Lui è Alan Bennett, il noto commediografo inglese. Lei è semplicemente Miss Shepherd. E vive in un furgone.
Lui si è trasferito da poco a Camden. Lei è conosciuta e non sempre ben tollerata in tutto il quartiere.
Lui vive solo, cercando di scrivere per il teatro. Lei gli chiede la cortesia di poter parcheggiare temporaneamente il furgone-casa nel vialetto di casa sua.
Lui accetta, per qualche settimana.
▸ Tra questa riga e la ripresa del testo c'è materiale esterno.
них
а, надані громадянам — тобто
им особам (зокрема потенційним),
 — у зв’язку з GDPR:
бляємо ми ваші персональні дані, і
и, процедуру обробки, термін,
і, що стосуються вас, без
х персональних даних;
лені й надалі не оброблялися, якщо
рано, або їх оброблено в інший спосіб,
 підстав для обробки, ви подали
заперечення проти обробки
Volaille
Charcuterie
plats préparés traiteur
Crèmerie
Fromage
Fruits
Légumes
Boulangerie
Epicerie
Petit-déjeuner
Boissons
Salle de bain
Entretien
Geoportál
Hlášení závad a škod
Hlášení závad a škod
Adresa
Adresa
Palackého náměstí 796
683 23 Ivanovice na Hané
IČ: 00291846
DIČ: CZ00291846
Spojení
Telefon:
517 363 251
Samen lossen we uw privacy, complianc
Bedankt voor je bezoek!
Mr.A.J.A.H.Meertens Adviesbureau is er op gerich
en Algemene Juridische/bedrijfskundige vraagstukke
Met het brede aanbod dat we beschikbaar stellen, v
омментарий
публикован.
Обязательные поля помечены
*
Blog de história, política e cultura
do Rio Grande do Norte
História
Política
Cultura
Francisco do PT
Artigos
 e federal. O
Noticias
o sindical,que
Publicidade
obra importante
Lei rimane, per quindici anni.
La storia quasi vera (a raccontarla è pur sempre un commediografo e le libertà sono d’obbligo) della singolare amicizia tra Bennett e questa signora dai modi bruschi, dall’igiene carente e dal passato impenetrabile.
Mary Shepherd si porta dietro ricordi da quello che sembra il passato di molte vite. E custodisce un fardello che non riesce a lasciare andare ma che si trascina appresso come i sacchi malconci in cui ammucchia la sua roba. Un fardello che affiora nel nome di Margaret e in una figura misteriosa che si presenta periodicamente a reclamare un tributo.
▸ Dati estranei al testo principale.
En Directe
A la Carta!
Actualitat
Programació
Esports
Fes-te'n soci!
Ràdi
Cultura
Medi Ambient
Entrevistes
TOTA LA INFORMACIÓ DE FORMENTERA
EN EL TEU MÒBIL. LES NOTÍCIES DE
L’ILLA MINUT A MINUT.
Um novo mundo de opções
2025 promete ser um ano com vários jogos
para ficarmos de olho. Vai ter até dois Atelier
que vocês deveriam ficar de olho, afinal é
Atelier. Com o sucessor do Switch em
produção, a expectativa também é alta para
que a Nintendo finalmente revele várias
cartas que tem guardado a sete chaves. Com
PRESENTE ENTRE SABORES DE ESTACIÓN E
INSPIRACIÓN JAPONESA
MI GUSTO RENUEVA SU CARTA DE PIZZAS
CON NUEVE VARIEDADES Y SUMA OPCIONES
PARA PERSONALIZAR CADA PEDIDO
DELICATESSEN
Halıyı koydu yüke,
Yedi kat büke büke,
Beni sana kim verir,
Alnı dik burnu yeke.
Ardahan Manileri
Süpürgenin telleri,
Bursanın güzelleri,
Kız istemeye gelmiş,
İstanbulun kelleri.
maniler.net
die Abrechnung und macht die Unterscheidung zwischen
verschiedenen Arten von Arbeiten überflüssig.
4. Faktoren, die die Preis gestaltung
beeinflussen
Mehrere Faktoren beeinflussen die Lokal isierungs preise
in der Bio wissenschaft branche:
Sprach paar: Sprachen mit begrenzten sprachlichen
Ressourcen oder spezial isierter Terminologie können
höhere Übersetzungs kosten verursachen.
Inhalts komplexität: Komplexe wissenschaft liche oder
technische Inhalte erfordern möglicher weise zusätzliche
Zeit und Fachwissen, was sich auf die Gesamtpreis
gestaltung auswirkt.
Alan è mite, chiuso in se stesso, riservato. Miss Shepherd è diretta e sfacciata. Alan parla da solo. Miss Shepherd parla con Dio.
E’ uno strano equilibrio, quello che si crea fra di loro. Fatto di non detti e di una strana forma di compensazione.
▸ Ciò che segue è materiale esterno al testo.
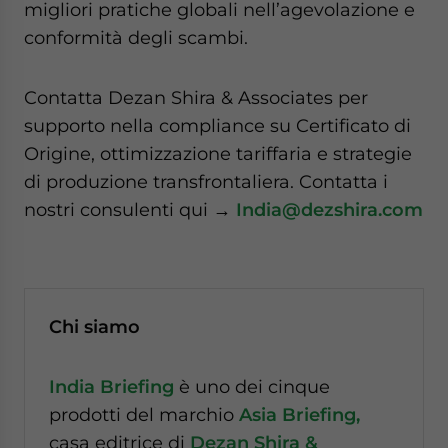
migliori pratiche globali nell’agevolazione e
conformità degli scambi.
Contatta Dezan Shira & Associates per
supporto nella compliance su Certificato di
Origine, ottimizzazione tariffaria e strategie
di produzione transfrontaliera. Contatta i
nostri consulenti qui →
India@dezshira.com
Chi siamo
India Briefing
è uno dei cinque
prodotti del marchio
Asia Briefing
,
casa editrice di
Dezan Shira &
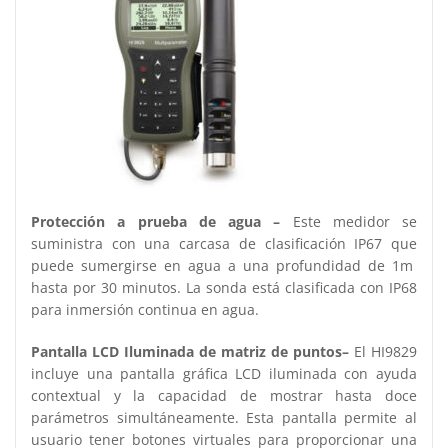
Protección a prueba de agua –
Este medidor se
suministra con una carcasa de clasificación IP67 que
puede sumergirse en agua a una profundidad de 1m
hasta por 30 minutos. La sonda está clasificada con IP68
para inmersión continua en agua.
Pantalla LCD Iluminada de matriz de puntos–
El HI9829
incluye una pantalla gráfica LCD iluminada con ayuda
contextual y la capacidad de mostrar hasta doce
parámetros simultáneamente. Esta pantalla permite al
usuario tener botones virtuales para proporcionar una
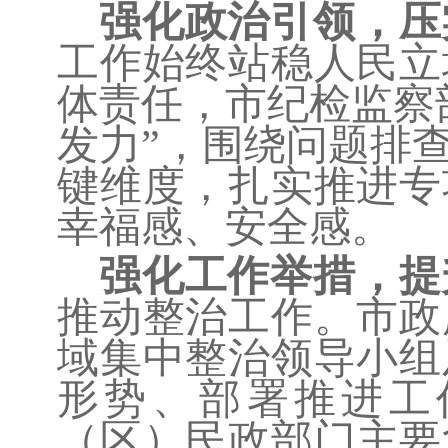
强化政治引领，压
工作始终站稳人民立
体责任，市纪检监察
发力”，围绕问题排
键维度，扎实推进专
幸福感、安全感。
强化工作举措，提
推动整治工作。市政
域集中整治领导小组
形势、部署推进工
（区）民政部门主要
Lui è Alex Jennings e lei è Maggie Smith.
The Lady in the Van è adorabile.
Meraviglioso, dissacrante, spassosissimo umorismo inglese allo stato puro.
E’ divertente e delicato. Ed è reso al meglio prima di tutto dall’interpretazione impagabile di Maggie Smith, ma anche da tutto il resto del cast, tra cui spiccano i nomi di Jim Broadbent e Frances de la Tour (no, non sto parlando di Harry Potter anche se può sembrare).
Spero tanto che arrivi nelle sale. Al momento non è ancora prevista una data d’uscita al di fuori del festival.
Cronache dal Festival.
Oggi è il primo giorno che passo interamente in sala. L’unico spettacolo in cui ho avuto un posto libero a fianco è stato quello delle 9 del mattino. Per il resto sale strapiene. E non solo per Maggie Smith, che si sa, richiama. Pure per Under Electric Clouds di non mi ricordo più che regista russo di cui magari parlerò nei prossimi giorni e che non era esattamente la cosa più scorrevole che abbia mai visto. Mi auguro che i dati di afflusso confermino la percezione di un festival che continua a funzionare e che ha veramente tanti film interessanti in programma.